O naturalista britânico Charles Robert Darwin (1809-1882) criou a teoria da seleção natural para explicar a evolução das espécies. Trata-se do processo pelo qual os organismos mais adaptados ao ambiente tendem a sobreviver e a transmitir suas características genéticas aos descendentes -a chamada "sobrevivência dos mais aptos". Afora fanáticos religiosos, há consenso entre os biólogos de que a seleção natural darwiniana é a base da evolução.
Já o conceito de seleção sexual é polêmico -ainda mais agora. Segundo Darwin, seria a maneira pela qual a seleção natural perpetuaria certas características de um sexo que seriam atraentes para o outro. O caso clássico é a cauda do pavão, que, apesar de colocar a vida do macho em risco se ele precisar fugir de um predador, seria um atrativo espetacular para as fêmeas. Os resultados em termos de sexo compensariam eventuais desvantagens de outro tipo.
Novos estudos com animais bem variados, de peixes a lagartos e macacos, têm mostrado que a noção de machos combatentes competindo por fêmeas submissas está longe de ser a norma no reino animal. Na guerra, no amor e no sexo, vale tudo. Porque longe de serem passivas, as fêmeas também ditam as regras.

Alvo de preconceito
Além de procurar entender o papel do sexo na natureza, Roughgarden procura defender a diversidade entre os seres humanos -lembrando que ela própria costuma ser alvo de preconceito. Ficou particularmente irritada com um livro recente do pesquisador Michael Bailey sobre o comportamento de transexuais, repleto de preconceitos e estereótipos, segundo ela.

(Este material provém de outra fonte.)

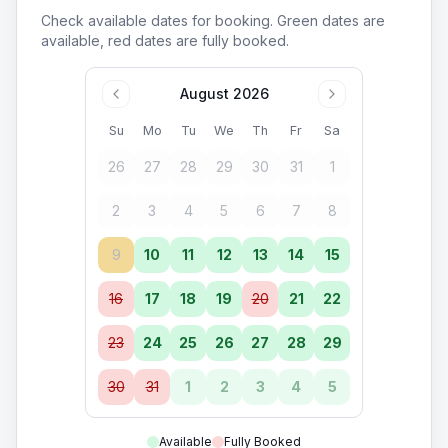
Check available dates for booking. Green dates are
available, red dates are fully booked.
August 2026
Su
Mo
Tu
We
Th
Fr
Sa
26
27
28
29
30
31
1
2
3
4
5
6
7
8
9
10
11
12
13
14
15
16
17
18
19
20
21
22
23
24
25
26
27
28
29
30
31
1
2
3
4
5
Available
Fully Booked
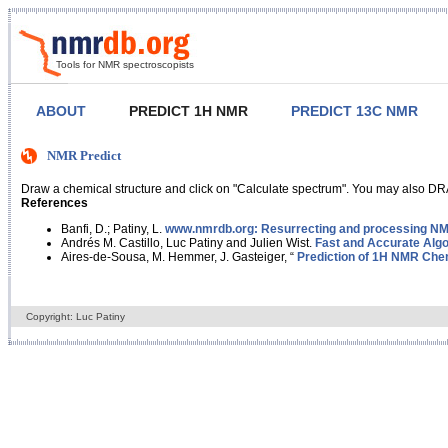
Tools for NMR spectroscopists
ABOUT
PREDICT 1H NMR
PREDICT 13C NMR
NMR Predict
Draw a chemical structure and click on "Calculate spectrum". You may also DRA
References
Banfi, D.; Patiny, L.
www.nmrdb.org: Resurrecting and processing NMR
Andrés M. Castillo, Luc Patiny and Julien Wist.
Fast and Accurate Algo
Aires-de-Sousa, M. Hemmer, J. Gasteiger, “
Prediction of 1H NMR Chem
Copyright: Luc Patiny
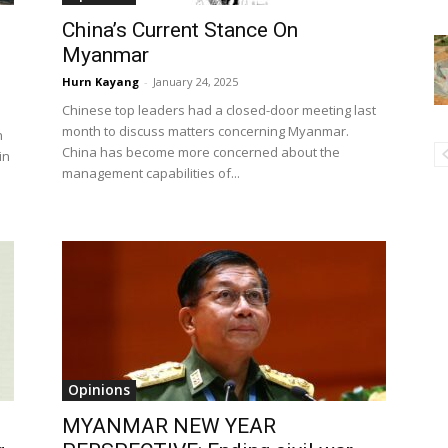
China’s Current Stance On
Myanmar
Hurn Kayang
-
January 24, 2025
Chinese top leaders had a closed-door meeting last
month to discuss matters concerning Myanmar.
n
China has become more concerned about the
in
management capabilities of...
Opinions
MYANMAR NEW YEAR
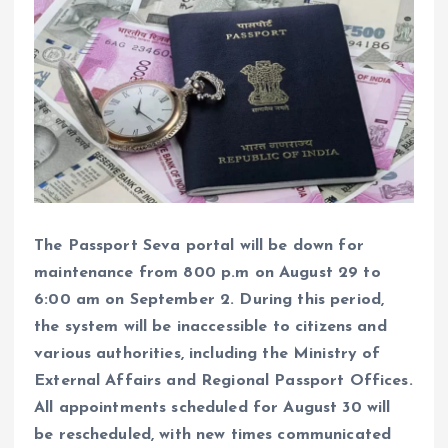
The Passport Seva portal will be down for
maintenance from 800 p.m on August 29 to
6:00 am on September 2. During this period,
the system will be inaccessible to citizens and
various authorities, including the Ministry of
External Affairs and Regional Passport Offices.
All appointments scheduled for August 30 will
be rescheduled, with new times communicated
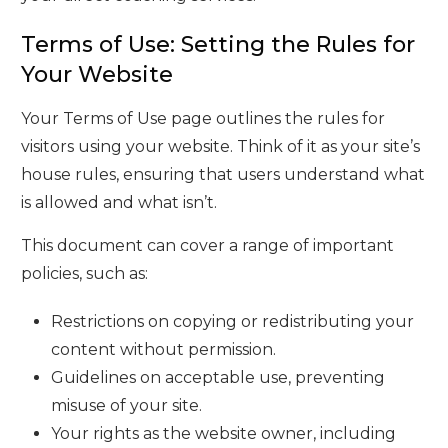
Terms of Use: Setting the Rules for
Your Website
Your Terms of Use page outlines the rules for
visitors using your website. Think of it as your site’s
house rules, ensuring that users understand what
is allowed and what isn’t.
This document can cover a range of important
policies, such as:
Restrictions on copying or redistributing your
content without permission.
Guidelines on acceptable use, preventing
misuse of your site.
Your rights as the website owner, including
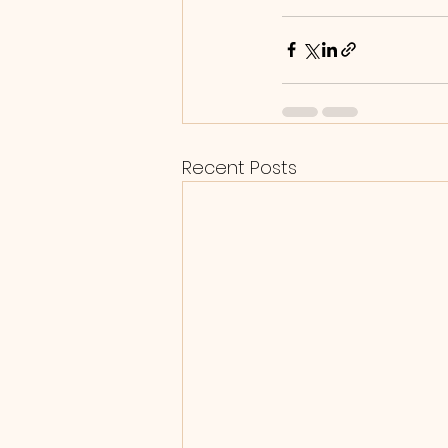
Recent Posts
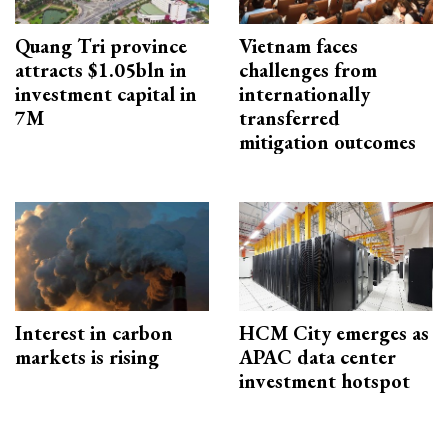
Quang Tri province
Vietnam faces
attracts $1.05bln in
challenges from
investment capital in
internationally
7M
transferred
mitigation outcomes
Interest in carbon
HCM City emerges as
markets is rising
APAC data center
investment hotspot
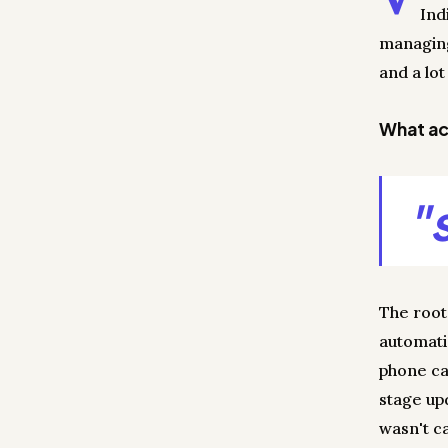
Ind
managing
and a lot
What act
"
The root
automati
phone ca
stage up
wasn't ca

No livro de Bailey sobrou até para os brasileiros e os que os americanos em geral chamam de "latinos", que seriam mais propensos à transexualidade.
"Eu acredito que os comentários de Bailey sobre latinas transgêneras são racistas e o tenho criticado publicamente por essa conduta ultrajante", diz. "Pessoas transgêneras estão presentes em todos os grupos étnicos e, pelo que se sabe, em frequência igual em toda parte e através da história. Um dado de 1 em 1.000 parece apropriado. Em grandes países, isso soma um bocado de gente."